In [1]:
import numpy as np, pymc3 as pm, theano.tensor as T, matplotlib.pyplot as plt
import theano
floatX = theano.config.floatX

%matplotlib inline


/home/junpenglao/anaconda3/lib/python3.6/site-packages/h5py/__init__.py:36: FutureWarning: Conversion of the second argument of issubdtype from `float` to `np.floating` is deprecated. In future, it will be treated as `np.float64 == np.dtype(float).type`.
  from ._conv import register_converters as _register_converters

In [2]:
M    = 6  # number of columns in X - fixed effect
N    = 10 # number of columns in L - random effect
nobs = 10

# generate design matrix using patsy
from patsy import dmatrices
import pandas as pd
predictors = []
for s1 in range(N):
    for c1 in range(2):
        for c2 in range(3):
            for i in range(nobs):
                predictors.append(np.asarray([c1+1,c2+1,s1+1]))
tbltest             = pd.DataFrame(predictors, columns=['Condi1', 'Condi2', 'subj'])
tbltest['Condi1']   = tbltest['Condi1'].astype('category')
tbltest['Condi2']   = tbltest['Condi2'].astype('category')
tbltest['subj']     = tbltest['subj'].astype('category')
tbltest['tempresp'] = np.random.normal(size=(nobs*M*N,1))
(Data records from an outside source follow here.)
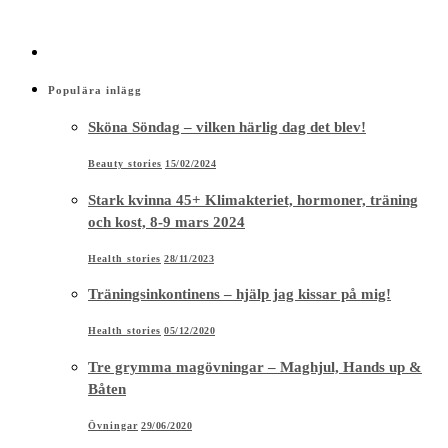
Populära inlägg
Sköna Söndag – vilken härlig dag det blev!
Beauty stories
15/02/2024
Stark kvinna 45+ Klimakteriet, hormoner, träning
och kost, 8-9 mars 2024
Health stories
28/11/2023
Träningsinkontinens – hjälp jag kissar på mig!
Health stories
05/12/2020
Tre grymma magövningar – Maghjul, Hands up &
Båten
Övningar
29/06/2020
Y, X    = dmatrices("tempresp ~ Condi1*Condi2", data=tbltest, return_type='matrix')
Terms   = X.design_info.column_names
_, L    = dmatrices('tempresp ~ -1+subj', data=tbltest, return_type='matrix')
X       = np.asarray(X) # fixed effect
L       = np.asarray(L) # mixed effect
Y       = np.asarray(Y) 
# generate data
w0 = [5.,1.5,2.,3.,1.1,1.25]
z0 = np.random.normal(size=(N,))
Pheno   = np.dot(X,w0) + np.dot(L,z0) + Y.flatten()

In [3]:
with pm.Model() as mixedEffect:
    ### hyperpriors
    h2     = pm.Uniform('h2')
    sigma2 = pm.HalfCauchy('sigma2', 5)
    #beta_0 = pm.Uniform('beta_0', lower=-1000, upper=1000)   # a replacement for improper prior
    w = pm.Normal('w', mu=0, sd=100, shape=M)
    z = pm.Normal('z', mu=0, sd=(h2*sigma2)**0.5, shape=N)
    g = T.dot(L, z)
    y = pm.Normal('y', mu=g + T.dot(X,w), 
                  sd=((1-h2)*sigma2)**0.5, observed=Pheno)

ADVI


In [4]:
with mixedEffect:
    s = theano.shared(pm.floatX(1))
    inference = pm.ADVI(cost_part_grad_scale=s)
    # ADVI has nearly converged
    inference.fit(n=20000)
    # It is time to set `s` to zero
    s.set_value(0)
    approx = inference.fit(n=10000)
    trace_vi = approx.sample(3000) 
    
    elbos1 = -inference.hist

pm.traceplot(trace_vi, lines={'w':w0, 'z':z0});


Average Loss = 951.01: 100%|██████████| 20000/20000 [00:13<00:00, 1453.93it/s] 
Finished [100%]: Average Loss = 950.98
Average Loss = 940.75: 100%|██████████| 10000/10000 [00:06<00:00, 1546.88it/s]
Finished [100%]: Average Loss = 940.74

In [5]:
plt.figure()
plt.plot(elbos1, alpha=.3)
plt.legend()


No handles with labels found to put in legend.
Out[5]:
<matplotlib.legend.Legend at 0x7f6a8ff52b00>

NUTS


In [6]:
with mixedEffect:
    trace = pm.sample(3000, njobs=2, tune=1000)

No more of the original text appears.